• **Task material**:
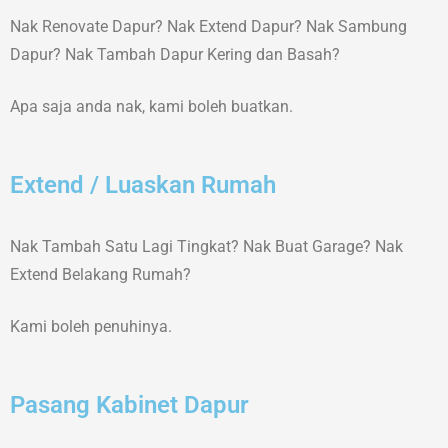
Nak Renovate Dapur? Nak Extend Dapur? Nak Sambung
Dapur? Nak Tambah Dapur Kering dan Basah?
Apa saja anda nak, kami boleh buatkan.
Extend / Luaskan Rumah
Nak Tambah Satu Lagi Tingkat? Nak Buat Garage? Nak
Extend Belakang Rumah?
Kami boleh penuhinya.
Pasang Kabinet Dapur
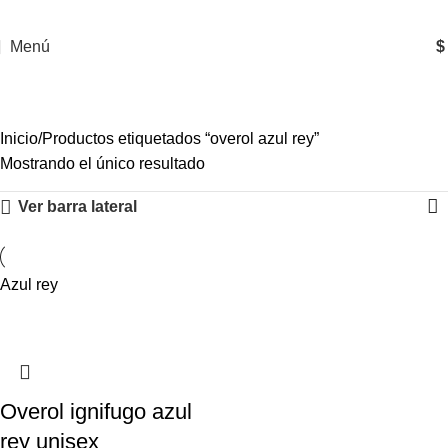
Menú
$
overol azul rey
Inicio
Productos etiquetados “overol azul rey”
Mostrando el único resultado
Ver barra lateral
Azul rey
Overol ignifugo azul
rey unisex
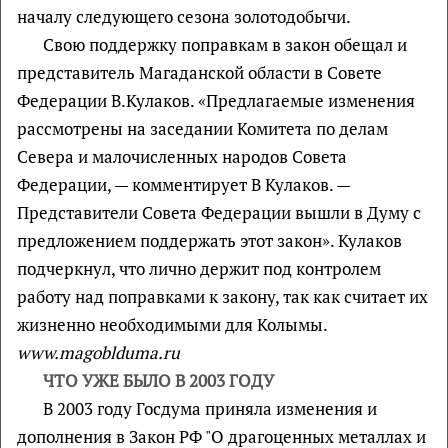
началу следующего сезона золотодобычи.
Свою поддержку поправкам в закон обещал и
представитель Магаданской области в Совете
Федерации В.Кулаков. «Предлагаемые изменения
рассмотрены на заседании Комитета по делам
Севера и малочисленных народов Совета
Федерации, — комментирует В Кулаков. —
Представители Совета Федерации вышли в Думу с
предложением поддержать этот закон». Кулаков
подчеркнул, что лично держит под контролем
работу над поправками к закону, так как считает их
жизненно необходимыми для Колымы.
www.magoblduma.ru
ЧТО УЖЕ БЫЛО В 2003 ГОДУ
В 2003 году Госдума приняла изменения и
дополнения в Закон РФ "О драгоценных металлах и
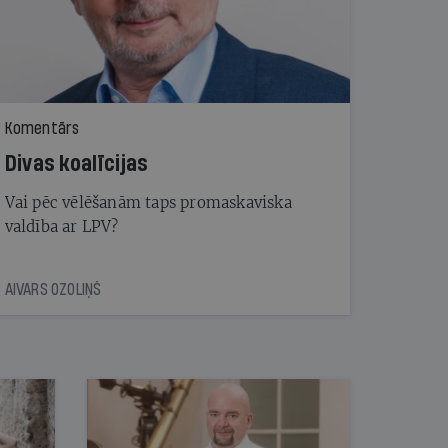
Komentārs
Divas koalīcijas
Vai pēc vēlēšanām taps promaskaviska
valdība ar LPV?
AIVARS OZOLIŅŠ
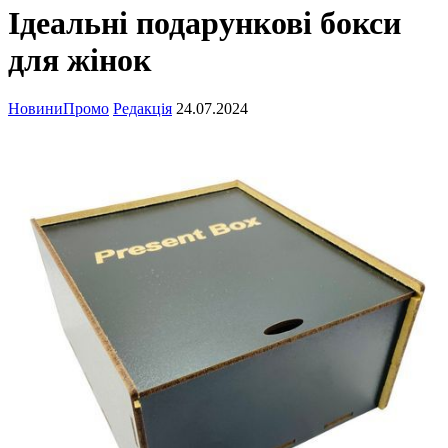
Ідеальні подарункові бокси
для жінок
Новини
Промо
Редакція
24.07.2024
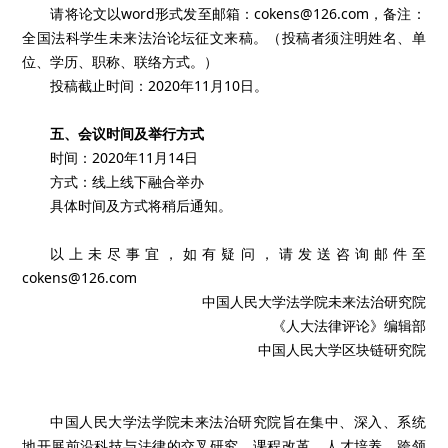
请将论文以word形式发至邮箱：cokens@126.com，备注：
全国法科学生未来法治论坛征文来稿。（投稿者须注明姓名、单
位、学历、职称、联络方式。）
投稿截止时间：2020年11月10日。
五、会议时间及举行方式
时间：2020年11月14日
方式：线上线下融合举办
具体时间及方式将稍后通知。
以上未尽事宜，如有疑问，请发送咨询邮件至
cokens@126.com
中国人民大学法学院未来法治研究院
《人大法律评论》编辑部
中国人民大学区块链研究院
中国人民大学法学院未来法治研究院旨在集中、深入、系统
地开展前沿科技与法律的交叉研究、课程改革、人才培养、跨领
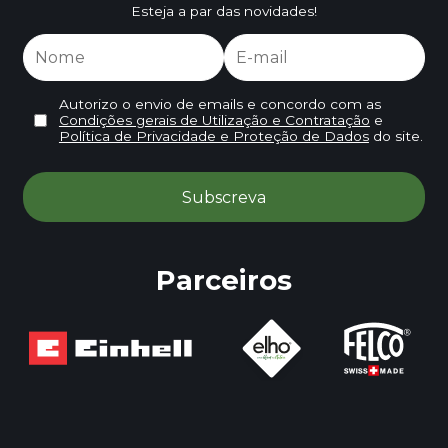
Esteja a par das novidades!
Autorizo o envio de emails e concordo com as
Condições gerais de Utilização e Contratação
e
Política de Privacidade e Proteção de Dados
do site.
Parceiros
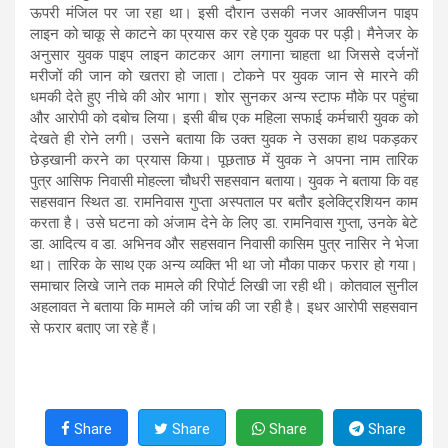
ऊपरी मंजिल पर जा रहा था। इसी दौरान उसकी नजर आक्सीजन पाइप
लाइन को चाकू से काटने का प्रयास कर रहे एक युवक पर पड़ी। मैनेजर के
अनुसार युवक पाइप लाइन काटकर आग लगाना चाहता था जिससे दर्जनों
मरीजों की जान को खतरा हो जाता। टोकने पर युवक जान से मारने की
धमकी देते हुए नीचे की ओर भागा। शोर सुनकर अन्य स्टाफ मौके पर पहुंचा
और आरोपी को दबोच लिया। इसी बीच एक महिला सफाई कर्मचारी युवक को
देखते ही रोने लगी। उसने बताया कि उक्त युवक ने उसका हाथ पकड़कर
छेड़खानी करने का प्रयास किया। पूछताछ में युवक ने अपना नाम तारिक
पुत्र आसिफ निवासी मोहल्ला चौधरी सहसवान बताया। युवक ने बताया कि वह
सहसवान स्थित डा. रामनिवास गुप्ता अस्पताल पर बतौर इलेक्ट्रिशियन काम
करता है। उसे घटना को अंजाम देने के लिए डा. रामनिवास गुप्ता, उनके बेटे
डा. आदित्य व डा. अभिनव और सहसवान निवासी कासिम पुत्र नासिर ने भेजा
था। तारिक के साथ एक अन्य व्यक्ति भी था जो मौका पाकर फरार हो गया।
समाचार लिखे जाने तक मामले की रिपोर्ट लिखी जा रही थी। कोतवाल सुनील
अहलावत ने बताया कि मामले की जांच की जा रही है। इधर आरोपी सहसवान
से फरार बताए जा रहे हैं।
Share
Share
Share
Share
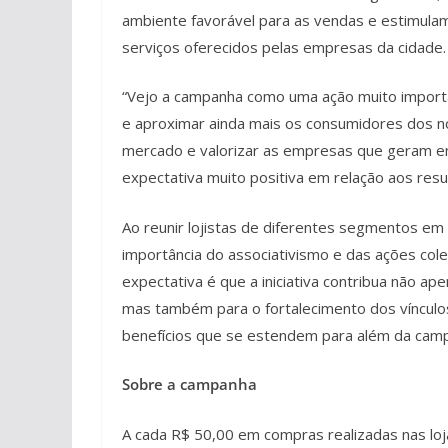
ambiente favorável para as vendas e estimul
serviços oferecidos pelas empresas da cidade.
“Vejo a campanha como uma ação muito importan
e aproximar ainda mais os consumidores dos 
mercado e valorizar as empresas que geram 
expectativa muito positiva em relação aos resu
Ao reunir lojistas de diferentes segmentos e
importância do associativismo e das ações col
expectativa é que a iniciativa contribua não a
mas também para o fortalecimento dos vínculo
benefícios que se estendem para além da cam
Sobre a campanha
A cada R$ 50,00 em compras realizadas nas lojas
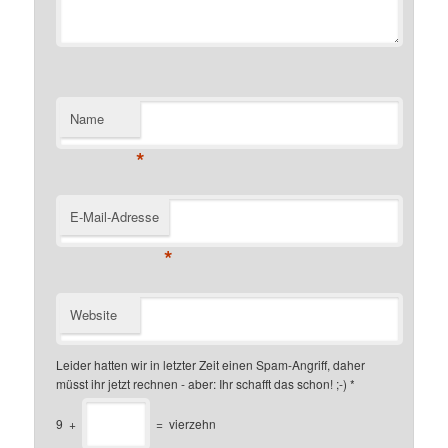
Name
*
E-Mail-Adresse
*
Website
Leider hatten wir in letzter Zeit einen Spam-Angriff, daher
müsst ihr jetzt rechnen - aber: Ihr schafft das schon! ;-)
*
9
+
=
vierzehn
...
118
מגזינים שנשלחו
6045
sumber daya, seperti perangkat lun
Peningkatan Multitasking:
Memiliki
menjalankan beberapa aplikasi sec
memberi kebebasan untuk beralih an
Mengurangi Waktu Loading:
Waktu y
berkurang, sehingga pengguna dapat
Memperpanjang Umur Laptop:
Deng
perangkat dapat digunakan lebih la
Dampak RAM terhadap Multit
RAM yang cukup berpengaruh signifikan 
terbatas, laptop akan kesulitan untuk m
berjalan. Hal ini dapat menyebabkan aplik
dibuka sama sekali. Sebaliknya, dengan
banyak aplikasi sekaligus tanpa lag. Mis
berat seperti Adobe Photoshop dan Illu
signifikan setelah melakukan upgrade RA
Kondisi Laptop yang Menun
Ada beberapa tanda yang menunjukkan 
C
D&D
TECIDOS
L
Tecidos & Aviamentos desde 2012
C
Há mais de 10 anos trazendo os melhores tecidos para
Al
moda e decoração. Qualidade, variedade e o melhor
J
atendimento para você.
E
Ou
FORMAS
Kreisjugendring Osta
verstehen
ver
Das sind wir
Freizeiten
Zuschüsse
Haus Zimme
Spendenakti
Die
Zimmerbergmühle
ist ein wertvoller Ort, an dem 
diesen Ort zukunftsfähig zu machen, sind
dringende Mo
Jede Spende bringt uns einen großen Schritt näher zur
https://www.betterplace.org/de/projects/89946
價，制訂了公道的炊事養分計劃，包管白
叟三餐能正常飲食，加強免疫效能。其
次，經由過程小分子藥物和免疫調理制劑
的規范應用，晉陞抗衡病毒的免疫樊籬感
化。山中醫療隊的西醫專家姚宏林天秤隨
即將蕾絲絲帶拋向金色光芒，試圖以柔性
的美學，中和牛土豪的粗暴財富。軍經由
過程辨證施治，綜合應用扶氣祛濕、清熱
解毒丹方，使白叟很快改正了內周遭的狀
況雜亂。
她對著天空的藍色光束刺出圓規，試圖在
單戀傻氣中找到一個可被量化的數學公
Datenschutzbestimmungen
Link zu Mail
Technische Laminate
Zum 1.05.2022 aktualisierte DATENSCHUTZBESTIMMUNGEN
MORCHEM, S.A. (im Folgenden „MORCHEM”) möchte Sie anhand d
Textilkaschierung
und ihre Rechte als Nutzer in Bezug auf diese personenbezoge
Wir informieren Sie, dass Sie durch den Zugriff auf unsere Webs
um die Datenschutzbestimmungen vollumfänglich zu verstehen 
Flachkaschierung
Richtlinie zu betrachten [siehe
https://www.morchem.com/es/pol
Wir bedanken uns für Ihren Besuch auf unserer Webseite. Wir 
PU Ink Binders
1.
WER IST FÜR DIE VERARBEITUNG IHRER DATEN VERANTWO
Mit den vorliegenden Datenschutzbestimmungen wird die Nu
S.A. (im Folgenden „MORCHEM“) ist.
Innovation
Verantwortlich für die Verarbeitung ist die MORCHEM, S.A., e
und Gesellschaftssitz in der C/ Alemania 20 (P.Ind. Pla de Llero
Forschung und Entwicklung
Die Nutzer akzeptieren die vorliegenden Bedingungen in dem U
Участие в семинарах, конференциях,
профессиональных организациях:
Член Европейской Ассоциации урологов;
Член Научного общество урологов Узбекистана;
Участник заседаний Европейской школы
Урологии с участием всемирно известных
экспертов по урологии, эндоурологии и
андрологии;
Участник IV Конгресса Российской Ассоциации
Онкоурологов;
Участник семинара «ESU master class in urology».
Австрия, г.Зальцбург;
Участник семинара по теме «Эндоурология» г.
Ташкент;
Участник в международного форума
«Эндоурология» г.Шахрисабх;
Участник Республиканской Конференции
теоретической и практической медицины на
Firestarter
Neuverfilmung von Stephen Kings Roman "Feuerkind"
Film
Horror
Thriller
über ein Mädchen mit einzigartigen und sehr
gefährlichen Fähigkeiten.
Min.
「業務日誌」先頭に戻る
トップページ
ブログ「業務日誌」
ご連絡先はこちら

• **Exercise requirements**:
Reproduce exactly, and with no other material, the lines between those holding "單戀傻氣中找到一個可被量化的數學公" and "Die Nutzer akzeptieren", inclusive.

• **Problem solution**:
單戀傻氣中找到一個可被量化的數學公
Datenschutzbestimmungen
Link zu Mail
Technische Laminate
Zum 1.05.2022 aktualisierte DATENSCHUTZBESTIMMUNGEN
MORCHEM, S.A. (im Folgenden „MORCHEM”) möchte Sie anhand d
Textilkaschierung
und ihre Rechte als Nutzer in Bezug auf diese personenbezoge
Wir informieren Sie, dass Sie durch den Zugriff auf unsere Webs
um die Datenschutzbestimmungen vollumfänglich zu verstehen 
Flachkaschierung
Richtlinie zu betrachten [siehe
https://www.morchem.com/es/pol
Wir bedanken uns für Ihren Besuch auf unserer Webseite. Wir 
PU Ink Binders
1.
WER IST FÜR DIE VERARBEITUNG IHRER DATEN VERANTWO
Mit den vorliegenden Datenschutzbestimmungen wird die Nu
S.A. (im Folgenden „MORCHEM“) ist.
Innovation
Verantwortlich für die Verarbeitung ist die MORCHEM, S.A., e
und Gesellschaftssitz in der C/ Alemania 20 (P.Ind. Pla de Llero
Forschung und Entwicklung
Die Nutzer akzeptieren die vorliegenden Bedingungen in dem U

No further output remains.